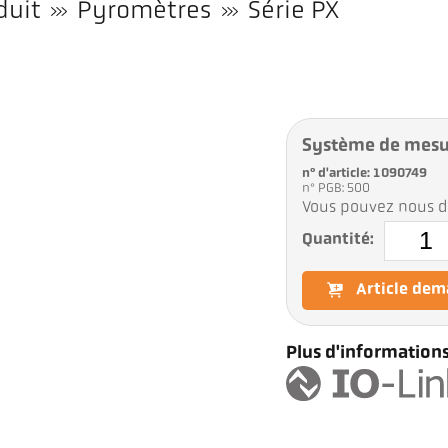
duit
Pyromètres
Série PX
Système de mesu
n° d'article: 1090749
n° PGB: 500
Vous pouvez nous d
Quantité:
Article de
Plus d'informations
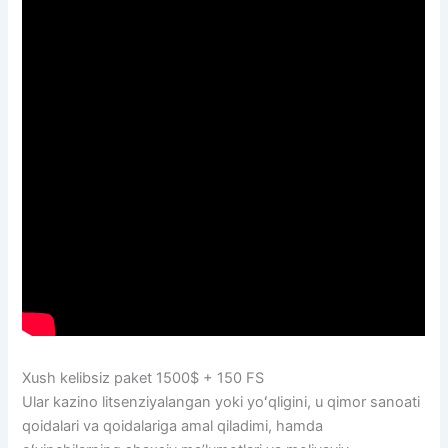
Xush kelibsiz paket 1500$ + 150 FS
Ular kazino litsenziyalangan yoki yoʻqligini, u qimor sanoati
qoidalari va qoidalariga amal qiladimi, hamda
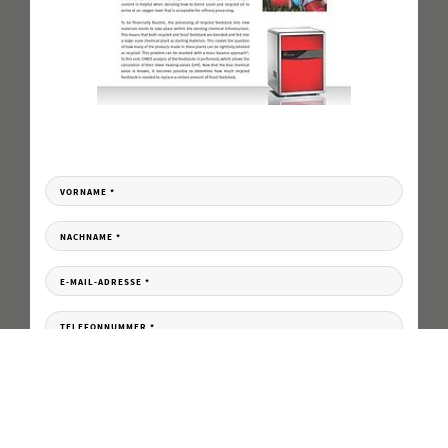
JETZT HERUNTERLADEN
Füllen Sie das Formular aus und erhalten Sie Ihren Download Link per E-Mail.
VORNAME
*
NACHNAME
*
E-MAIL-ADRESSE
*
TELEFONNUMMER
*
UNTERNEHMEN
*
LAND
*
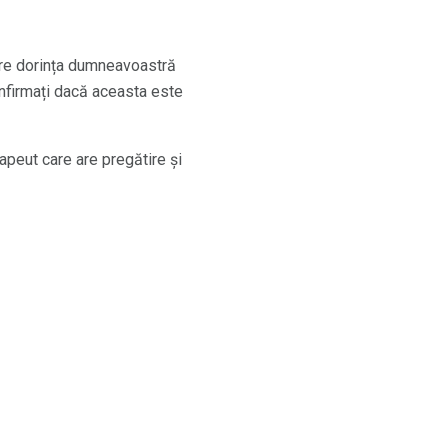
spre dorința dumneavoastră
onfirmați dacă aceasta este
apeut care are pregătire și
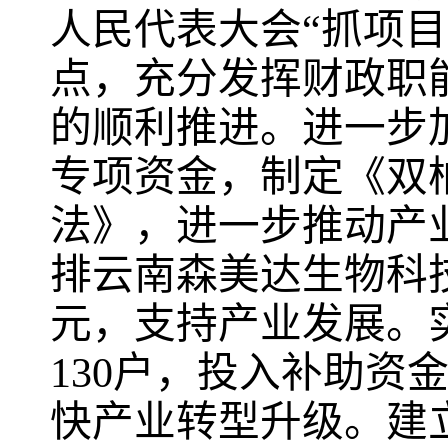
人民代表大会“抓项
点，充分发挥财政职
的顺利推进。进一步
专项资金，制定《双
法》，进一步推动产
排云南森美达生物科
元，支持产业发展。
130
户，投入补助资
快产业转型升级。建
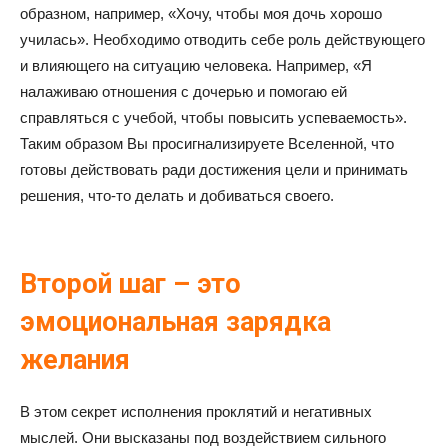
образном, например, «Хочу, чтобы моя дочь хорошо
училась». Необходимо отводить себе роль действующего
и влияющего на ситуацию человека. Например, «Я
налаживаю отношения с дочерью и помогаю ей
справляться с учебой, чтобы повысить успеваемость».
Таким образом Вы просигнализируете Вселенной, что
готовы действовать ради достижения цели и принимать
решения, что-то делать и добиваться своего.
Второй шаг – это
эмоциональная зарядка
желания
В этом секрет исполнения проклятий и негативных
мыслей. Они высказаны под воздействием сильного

...

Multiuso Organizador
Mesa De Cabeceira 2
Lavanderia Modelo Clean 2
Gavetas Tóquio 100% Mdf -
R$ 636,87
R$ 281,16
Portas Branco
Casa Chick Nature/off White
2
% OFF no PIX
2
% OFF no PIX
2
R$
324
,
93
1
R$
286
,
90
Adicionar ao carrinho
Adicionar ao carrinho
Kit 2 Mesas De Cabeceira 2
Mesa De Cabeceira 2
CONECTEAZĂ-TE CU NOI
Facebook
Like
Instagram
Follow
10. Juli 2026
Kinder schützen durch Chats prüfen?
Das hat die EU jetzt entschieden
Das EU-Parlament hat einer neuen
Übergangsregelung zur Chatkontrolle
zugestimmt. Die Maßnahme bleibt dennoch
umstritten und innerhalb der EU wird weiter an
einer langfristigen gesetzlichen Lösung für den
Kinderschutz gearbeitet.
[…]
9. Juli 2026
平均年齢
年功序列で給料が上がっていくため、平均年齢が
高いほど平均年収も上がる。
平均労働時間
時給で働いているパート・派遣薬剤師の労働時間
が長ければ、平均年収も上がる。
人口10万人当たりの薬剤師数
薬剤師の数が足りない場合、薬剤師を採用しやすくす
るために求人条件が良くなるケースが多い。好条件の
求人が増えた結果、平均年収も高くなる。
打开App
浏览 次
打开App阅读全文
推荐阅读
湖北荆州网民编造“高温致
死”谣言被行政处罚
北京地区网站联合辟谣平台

...

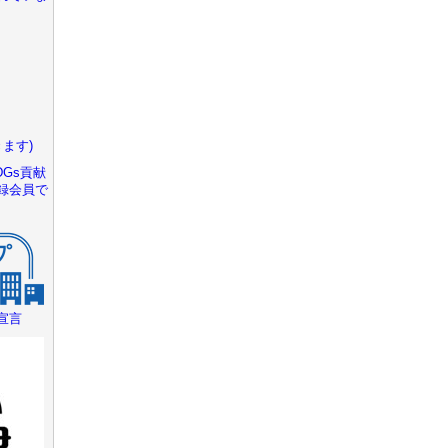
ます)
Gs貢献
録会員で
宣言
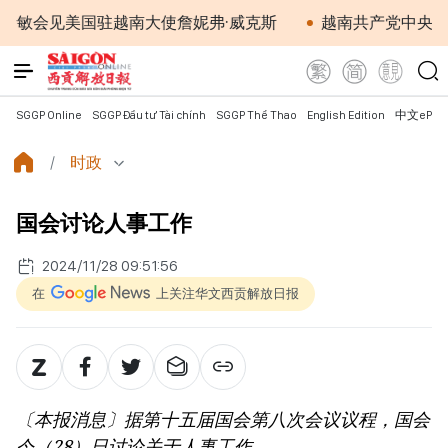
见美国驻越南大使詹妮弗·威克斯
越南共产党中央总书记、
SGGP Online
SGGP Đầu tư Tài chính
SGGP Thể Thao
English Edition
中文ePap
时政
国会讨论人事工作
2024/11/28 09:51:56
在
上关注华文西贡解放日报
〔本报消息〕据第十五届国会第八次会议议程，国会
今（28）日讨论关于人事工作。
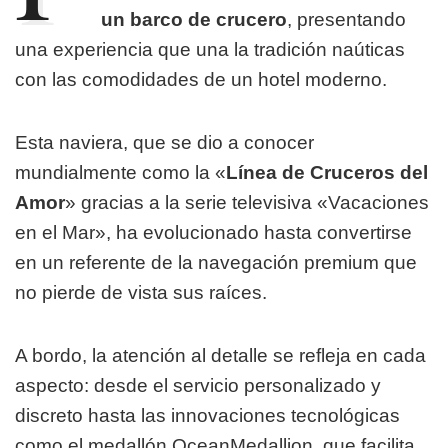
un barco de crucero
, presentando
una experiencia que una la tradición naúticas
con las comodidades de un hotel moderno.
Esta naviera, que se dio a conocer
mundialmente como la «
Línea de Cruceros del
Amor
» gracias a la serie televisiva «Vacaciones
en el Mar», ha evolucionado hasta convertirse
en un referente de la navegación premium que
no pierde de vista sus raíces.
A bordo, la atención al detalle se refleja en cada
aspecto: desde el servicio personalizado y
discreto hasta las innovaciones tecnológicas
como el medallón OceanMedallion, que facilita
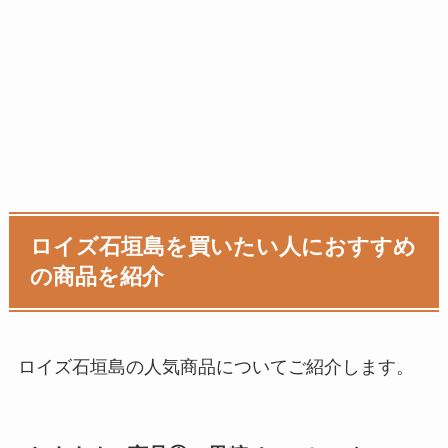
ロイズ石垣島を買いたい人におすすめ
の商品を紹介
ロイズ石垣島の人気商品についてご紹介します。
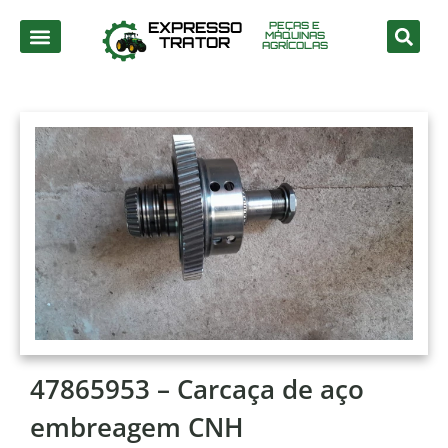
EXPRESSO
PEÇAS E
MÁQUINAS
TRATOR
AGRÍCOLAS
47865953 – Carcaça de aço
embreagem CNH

• **Exercise description**
Set down, exactly as they appear above, all lines from the one that has "薬剤師の数が足りない場合、薬剤師を採用しやすくす" down to the one that has "北京地区网站联合辟谣平台", including those two and no others.

• **Written reply**
薬剤師の数が足りない場合、薬剤師を採用しやすくす
るために求人条件が良くなるケースが多い。好条件の
求人が増えた結果、平均年収も高くなる。
打开App
浏览 次
打开App阅读全文
推荐阅读
湖北荆州网民编造“高温致
死”谣言被行政处罚
北京地区网站联合辟谣平台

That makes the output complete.